Our biggest worry with HIV/AIDS

Editorial

TO know that Papua New Guinea has not done anything serious to address HIV is worrying.
It was made known during a research report launch this week that PNG was still a long way from achieving its 2030 goal of reducing the number of deaths, new infections and mother-to-child transmissions.
Not to be completely written off, efforts are being made by the Government as well development partners but it must be placed at the right place where the required outcomes would be achieved
Since HIV was first recorded in Papua New Guinea in 1987, HIV infections have shown a significant and steady growth.
In 2009, the number of adults (aged 15-49) living with HIV was estimated to be 35,800 which was equivalent to a national prevalence rate of 0.9%.
By the end of 2009, a cumulative total of 11,520 people were estimated to have died because of HIV-related illnesses and 5610 children had become orphans, losing one or both of their parents, as a result of the epidemic (National AIDS Council and National Department of Health, Consensus Workshop on HIV Estimation – 2010).
According to the World Health Organisation, HIV was the leading cause of death at Port Moresby General Hospital in 2005. A United Nations report estimated that 54,000 people in PNG were living with HIV in 2008 and that unprotected sex was the main mode of transmission of AIDS across all countries in the Pacific.
It found that the primary reasons for HIV infection were gender inequality, gender-based violence, the impact of alcohol and drugs on sexual behaviour, and commercial sex.

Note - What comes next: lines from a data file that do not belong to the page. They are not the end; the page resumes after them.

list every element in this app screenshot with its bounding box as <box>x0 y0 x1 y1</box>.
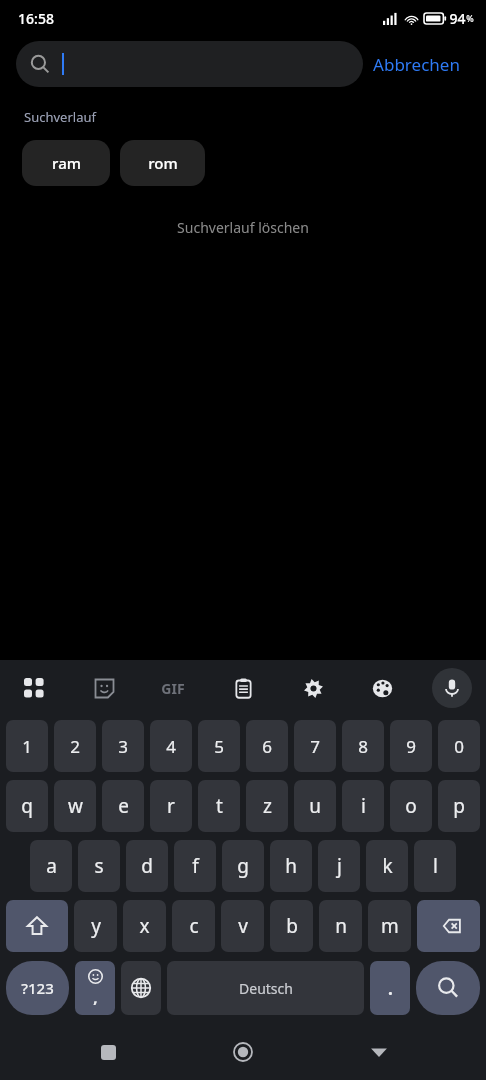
button[interactable]: f <box>174 840 216 892</box>
button[interactable]: Backspace <box>417 900 480 952</box>
staticText: GIF <box>161 679 185 698</box>
staticText: 2 <box>70 735 80 758</box>
staticText: t <box>216 793 223 819</box>
button[interactable]: 2 <box>54 720 96 772</box>
button[interactable]: n <box>319 900 362 952</box>
staticText: v <box>238 913 248 939</box>
staticText: k <box>382 853 393 879</box>
button[interactable]: Clipboard <box>223 668 263 708</box>
button[interactable]: rom <box>120 140 205 186</box>
button[interactable]: e <box>102 780 144 832</box>
staticText: l <box>433 853 438 879</box>
staticText: y <box>91 913 101 939</box>
staticText: u <box>309 793 321 819</box>
staticText: 1 <box>22 735 32 758</box>
button[interactable]: y <box>74 900 117 952</box>
button[interactable]: Voice input <box>432 668 472 708</box>
button[interactable]: Search <box>416 961 480 1015</box>
staticText: rom <box>148 153 178 173</box>
button[interactable]: Change language <box>121 961 161 1015</box>
button[interactable]: w <box>54 780 96 832</box>
staticText: 94 <box>449 9 466 28</box>
button[interactable]: Theme <box>362 668 402 708</box>
button[interactable] <box>16 41 363 87</box>
staticText: n <box>335 913 347 939</box>
staticText: 5 <box>214 735 224 758</box>
button[interactable]: Suchverlauf löschen <box>169 214 317 241</box>
staticText: r <box>167 793 175 819</box>
button[interactable]: b <box>270 900 313 952</box>
button[interactable]: Home <box>215 1024 271 1080</box>
button[interactable]: i <box>342 780 384 832</box>
staticText: s <box>94 853 104 879</box>
staticText: ram <box>52 153 81 173</box>
button[interactable]: Shift <box>6 900 68 952</box>
staticText: d <box>141 853 153 879</box>
button[interactable]: p <box>438 780 480 832</box>
staticText: h <box>285 853 297 879</box>
button[interactable]: 4 <box>150 720 192 772</box>
button[interactable]: Sticker <box>84 668 124 708</box>
button[interactable]: q <box>6 780 48 832</box>
staticText: % <box>466 12 474 24</box>
button[interactable]: x <box>123 900 166 952</box>
staticText: w <box>68 793 83 819</box>
button[interactable]: Settings <box>293 668 333 708</box>
button[interactable]: z <box>246 780 288 832</box>
button[interactable]: Hide keyboard <box>351 1024 407 1080</box>
button[interactable]: s <box>78 840 120 892</box>
button[interactable]: 7 <box>294 720 336 772</box>
staticText: o <box>405 793 417 819</box>
button[interactable]: 0 <box>438 720 480 772</box>
staticText: p <box>453 793 465 819</box>
staticText: e <box>118 793 129 819</box>
button[interactable]: j <box>318 840 360 892</box>
staticText: f <box>192 853 199 879</box>
staticText: 7 <box>310 735 320 758</box>
button[interactable]: m <box>368 900 411 952</box>
button[interactable]: 1 <box>6 720 48 772</box>
button[interactable]: l <box>414 840 456 892</box>
button[interactable]: Apps <box>14 668 54 708</box>
button[interactable]: 3 <box>102 720 144 772</box>
staticText: Deutsch <box>239 979 293 998</box>
staticText: 16:58 <box>18 9 54 28</box>
staticText: z <box>263 793 272 819</box>
staticText: Abbrechen <box>373 53 460 76</box>
button[interactable]: GIF <box>153 668 193 708</box>
button[interactable]: . <box>370 961 410 1015</box>
staticText: x <box>139 913 150 939</box>
button[interactable]: Abbrechen <box>363 47 470 82</box>
button[interactable]: 5 <box>198 720 240 772</box>
staticText: q <box>21 793 33 819</box>
staticText: ?123 <box>21 978 54 998</box>
staticText: 8 <box>358 735 368 758</box>
button[interactable]: ?123 <box>6 961 69 1015</box>
staticText: j <box>337 853 342 879</box>
button[interactable]: 8 <box>342 720 384 772</box>
button[interactable]: Emoji and comma <box>75 961 115 1015</box>
staticText: 4 <box>166 735 176 758</box>
button[interactable]: Deutsch <box>167 961 364 1015</box>
button[interactable]: h <box>270 840 312 892</box>
staticText: Suchverlauf <box>24 108 96 126</box>
button[interactable]: a <box>30 840 72 892</box>
button[interactable]: r <box>150 780 192 832</box>
staticText: 9 <box>406 735 416 758</box>
staticText: 0 <box>454 735 464 758</box>
button[interactable]: g <box>222 840 264 892</box>
button[interactable]: v <box>221 900 264 952</box>
staticText: 3 <box>118 735 128 758</box>
button[interactable]: 6 <box>246 720 288 772</box>
button[interactable]: c <box>172 900 215 952</box>
button[interactable]: o <box>390 780 432 832</box>
staticText: g <box>237 853 249 879</box>
button[interactable]: u <box>294 780 336 832</box>
button[interactable]: k <box>366 840 408 892</box>
button[interactable]: 9 <box>390 720 432 772</box>
staticText: b <box>286 913 298 939</box>
button[interactable]: d <box>126 840 168 892</box>
button[interactable]: ram <box>22 140 110 186</box>
button[interactable]: t <box>198 780 240 832</box>
button[interactable]: Recents <box>80 1024 136 1080</box>
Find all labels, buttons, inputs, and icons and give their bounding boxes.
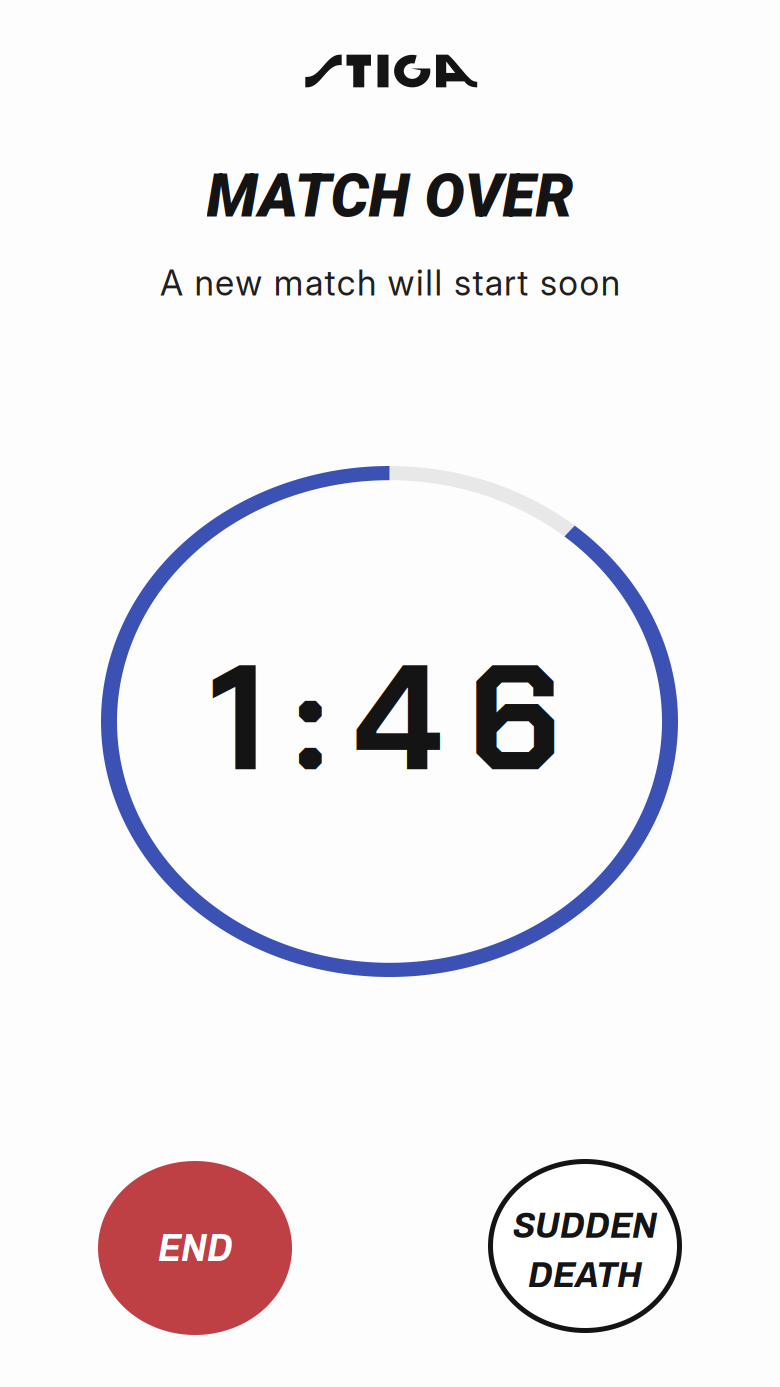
staticText: SUDDEN (513, 1205, 657, 1246)
button[interactable]: END (98, 1161, 292, 1335)
button[interactable]: SUDDEN (488, 1159, 682, 1333)
staticText: MATCH OVER (206, 161, 574, 231)
staticText: END (158, 1227, 232, 1269)
staticText: A new match will start soon (160, 262, 620, 304)
staticText: 1:46 (209, 621, 561, 815)
staticText: DEATH (528, 1254, 642, 1295)
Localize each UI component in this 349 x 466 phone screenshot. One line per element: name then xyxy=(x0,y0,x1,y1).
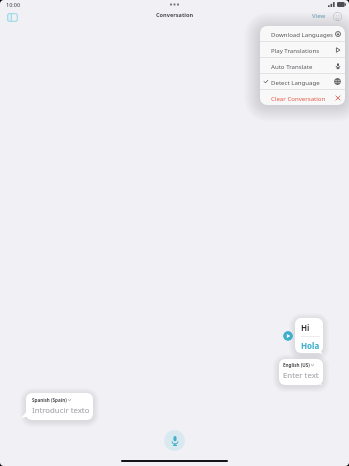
staticText: Hola xyxy=(301,340,320,351)
button[interactable]: Spanish (Spain) xyxy=(26,393,93,420)
staticText: Introducir texto xyxy=(32,405,90,416)
button[interactable]: Account xyxy=(331,10,344,23)
button[interactable]: Play Translations xyxy=(260,42,345,57)
button[interactable]: Detect Language xyxy=(260,74,345,89)
staticText: 10:00 xyxy=(6,1,21,8)
staticText: Spanish (Spain) xyxy=(32,397,67,403)
button[interactable]: Download Languages xyxy=(260,26,345,41)
staticText: Clear Conversation xyxy=(271,94,326,102)
staticText: Enter text xyxy=(283,370,319,381)
staticText: Play Translations xyxy=(271,46,320,54)
button[interactable]: Clear Conversation xyxy=(260,90,345,105)
button[interactable]: Microphone xyxy=(164,430,185,451)
button[interactable]: Toggle side panel xyxy=(3,8,21,26)
staticText: English (US) xyxy=(283,362,310,368)
staticText: Detect Language xyxy=(271,78,320,86)
staticText: View xyxy=(312,12,326,20)
staticText: Conversation xyxy=(156,11,194,19)
button[interactable]: Play translation xyxy=(283,331,293,341)
button[interactable]: English (US) xyxy=(279,359,323,385)
staticText: Hi xyxy=(301,322,310,333)
button[interactable]: View xyxy=(309,10,329,22)
button[interactable]: Auto Translate xyxy=(260,58,345,73)
staticText: Download Languages xyxy=(271,30,333,38)
staticText: Auto Translate xyxy=(271,62,313,70)
button[interactable]: Hi xyxy=(295,318,323,353)
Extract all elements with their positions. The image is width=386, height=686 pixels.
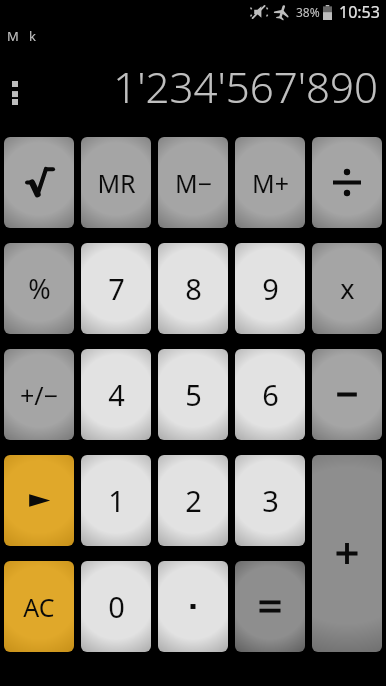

Education and safe sex programmes appear to have made some impact, with the percentage of sex workers using a condom with their most recent client going from 50 per cent in 2009 to 80 per cent in 2012 and 63 per cent of men used a condom for sex with a male partner in 2012, compared to 51 per cent in 2009.
HIV testing of pregnant women in Papua New Guinea has also improved, with the number of testing facilities increasing from just 17 in 2005 to 178 in 2009.
A 2011 academic review of the HIV epidemic in PNG found there has been real progress in recent years.
Initially, the 2030 goal aimed at reducing the number of HIV deaths to 500, but yet we are seeing more than 1000 deaths annually.
National Aids Council Secretariat director Nick Dala says new infections was aimed at below 1000 but PNG still have more than 2500 new infections every year.
We just had 400 new infected children with HIV in 2017 through mother-to-child transmission.
There are many challenges and one of them is the need for a better system in place to carry out as well sustain the prevention of parent-to-child transmission.
All efforts must be put into ensuring a proper solution for this long standing problem.
We need a strong advocacy tool through education, parenting and communities on the impacts of HIV on women and children.
It will be a huge challenge to reach the 90.90.90 UN targets to end HIV epidemic as we now have the knowledge and resources.
This means 90 per cent of people infected with HIV to know their status, 90 per cent of those who know their status to be on treatment and 90 per cent of those on treatment to have achieved viral suppression.
It will be a steep challenge, given the dearth of resources for public health in Papua New Guinea.